Le Pen and Macron come out swinging in heated TV debate
French presidential candidates Emmanuel Macron and Marine Le Pen have faced off in a high stakes, high pressure and immediately heated head-to-head debate on live primetime TV.
Both candidates came out swinging in what is their best remaining chance to sell their polar-opposite visions and plans for France to the cohort of undecided electors who could sway Sunday's vote.
Ms Le Pen painted the former banker and economy minister as a servant of big business and finance, and declared herself "the candidate of the people, of the France that we love".

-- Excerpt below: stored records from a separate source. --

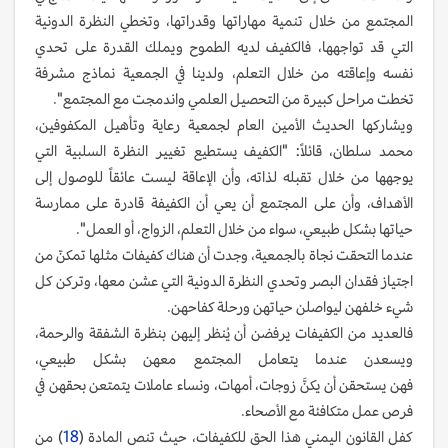
المجتمع من خلال تنمية مهاراتها وقدراتها، وتخطي النظرة الدونية
التي قد تواجهها، فالكفيف لديه الطموح ويملك القدرة على تحدي
نفسه وإعاقته من خلال التعلم، ولدينا في الجمعية نماذج مشرفة
تخطت مراحل كبيرة من التحصيل العلمي واندمجت مع المجتمع".
ويشاركها الحديث الأمين العام لجمعية رعاية وتأهيل المكفوفين،
محمد سلطان، قائلاً: "الكفيف يستطيع تغيير النظرة السلبية التي
يوجهها من خلال تقبله لذاته، وأن الإعاقة ليست عائقاً للوصول إلى
الأهداف، وأن على المجتمع أن يعي أن الكفيفة قادرة على ممارسة
حياتها بشكل طبيعي، سواء من خلال التعلم، الزواج، أو العمل".
عندما التحقت نجاة بالجمعية، وجدت أن هناك كفيفات مثلها تمكنّ من
اجتياز فقدان البصر وتحدي النظرة الدونية التي عشن معها، وتركن كل
شيء خلفهن ليواصلن حياتهن ورحلة كفاحهن.
فالعديد من الكفيفات يرفضن أن يُنظر إليهن بنظرة الشفقة والرحمة،
ويسعدن عندما يتعامل المجتمع معهن بشكل طبيعي،
فهن يستحقن أن يكنَّ زوجات، أمهات، ونساء عاملات يتمتعن بحقهن في
فرص عمل متكافئة مع الأصحاء.
كفل القانون اليمني هذا الحق للكفيفات، حيث تنص المادة (
18
) من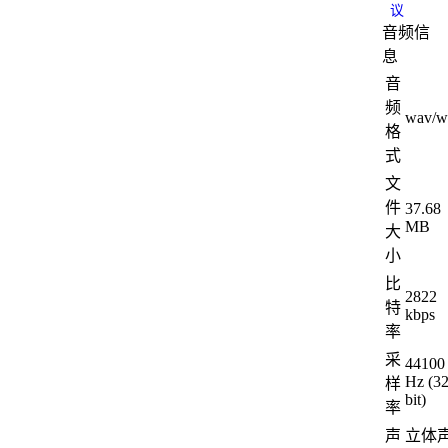
议
音频信
息
音
频
wav/w
格
式
文
件
37.68
MB
大
小
比
2822
特
kbps
率
采
44100
Hz (3
样
bit)
率
声
立体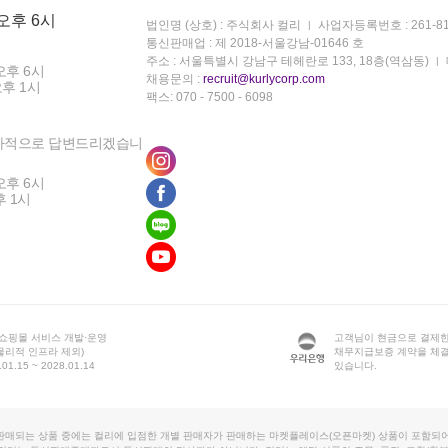
 오후 6시
법인명 (상호) : 주식회사 컬리
사업자등록번호 : 261-81
통신판매업 : 제 2018-서울강남-01646 호
주소 : 서울특별시 강남구 테헤란로 133, 18층(역삼동)
오후 6시
채용문의 :
recruit@kurlycorp.com
오후 1시
팩스: 070 - 7500 - 6098
차적으로 답변드리겠습니
오후 6시
후 1시
 쇼핑몰 서비스 개발·운영
고객님이 현금으로 결제한
물리적 인프라 제외)
채무지급보증 계약을 체
1.15 ~ 2028.01.14
있습니다.
판매되는 상품 중에는 컬리에 입점한 개별 판매자가 판매하는 마켓플레이스(오픈마켓) 상품이 포함되어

Mr Macron painted the far-right nationalist as an empty shell, shaky on details and seeking to profit politically from the anger of French voters - a dominant theme of the campaign.
"You lie all the time," he said. "You propose nothing."
She dismissed his economic proposals with sweeping critiques and bristled at his suggestions that she did not understand how finance and business works.
"You're trying to play with me like a professor with a pupil," she said.
Sitting opposite each other at a round table, neither pulled their punches.
With both talking over each other, the debate quickly became a shouting match at times, with no common ground between the pro-European Union centrist candidate and the anti-EU Ms Le Pen.
Ms Le Pen accused her centrist rival of being "complacent" about Islamic fundamentalists.
She said: "We must eradicate the Islamist ideology."
She has pledged to shut down a powerful fundamentalist federation linked to the Muslim Brotherhood, known as the Union of Islamic Organisations in France (UOIF), and said it supports Mr Macron.
Ms Le Pen has also proposed a series of measures to stamp out the possibility of another new terrorist attack in France, including expelling all foreigners with a record and revoking the French citizenship of dual-nationals under suspicion.
She suggested Mr Macron was "waiting for an attack" rather than taking proactive measures.
Mr Macron said Ms Le Pen would lead France to civil war and give Islamic extremists what they want by infringing on the rights of Muslim residents.
He said she would deliver "what the terrorists expect - it's civil war, it's division, it's heinous speech".
Mr Macron insisted he would be "inflexible" and "fight against Islamic terrorism on every front" without exacerbating the problem.